- WWII Ranger Battalions' shoulder sleeve insignia
- Active: 1942–1945
- Country: United States of America
- Branch: United States Army
- Type: Light infantry Special operations force
- Role: Direct action Jungle warfare Raiding Reconnaissance Special operations
- Size: Battalion
- Engagements: World War II Battle of Leyte; Battle of Luzon; Raid at Cabanatuan;

Commanders
- Notable commanders: Lt. Col. Henry Mucci

= 6th Ranger Battalion =

The 6th Ranger Battalion was a United States Army Ranger Battalion which saw action in the Pacific during World War II. The battalion is best known for its role in the Raid at Cabanatuan in the Philippines in January 1945.

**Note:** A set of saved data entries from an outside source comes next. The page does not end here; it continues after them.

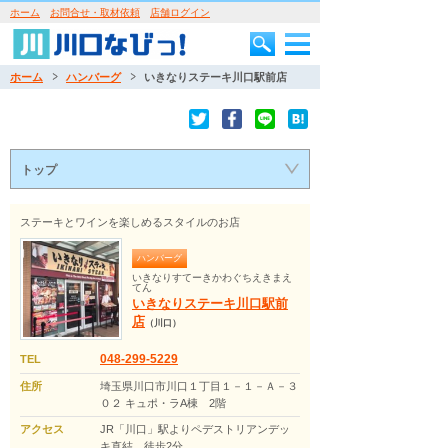
ホーム
お問合せ・取材依頼
店舗ログイン
ホーム
ハンバーグ
いきなりステーキ川口駅前店
トップ
ステーキとワインを楽しめるスタイルのお店
ハンバーグ
いきなりすてーきかわぐちえきまえ
てん
いきなりステーキ川口駅前
店
（川口）
048-299-5229
TEL
住所
埼玉県川口市川口１丁目１－１－Ａ－３
０２ キュポ・ラA棟 2階
アクセス
JR「川口」駅よりペデストリアンデッ
キ直結 徒歩2分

==98th Field Artillery Battalion==
The 6th Rangers history begins with a mule-drawn pack artillery unit, the 98th Field Artillery Battalion. The 98th Field Artillery was formed at Camp Carson, Colorado in 1942 under the command of Lieutenant Colonel James M. Callicutt. In December 1942, the battalion embarked for Brisbane, Australia, but due to Australian animal importation laws, the battalion was redirected to New Guinea, arriving at Port Moresby on 17 February 1943.

The Battalion spent the next 12 months in training, but saw no combat. In February 1943, US Sixth Army decided that the battalion was obsolete, and removed the unit's 800 mules, as well as its commander, who was transferred to the 1st Cavalry Division. The battalion's new commander was Lieutenant Colonel Henry A. Mucci. The mules and some of the artillerymen and mule skinners were transferred to the 5307th Composite Unit (Provisional) in Burma,

==Ranger training==
Mucci had led a training camp in Hawaii which used Ranger training techniques. He announced that the battalion was being converted from field artillery to Rangers, and downsized from 1,000 men to only 500. Some of the artillery officers were transferred out and replaced by infantry and engineer officers.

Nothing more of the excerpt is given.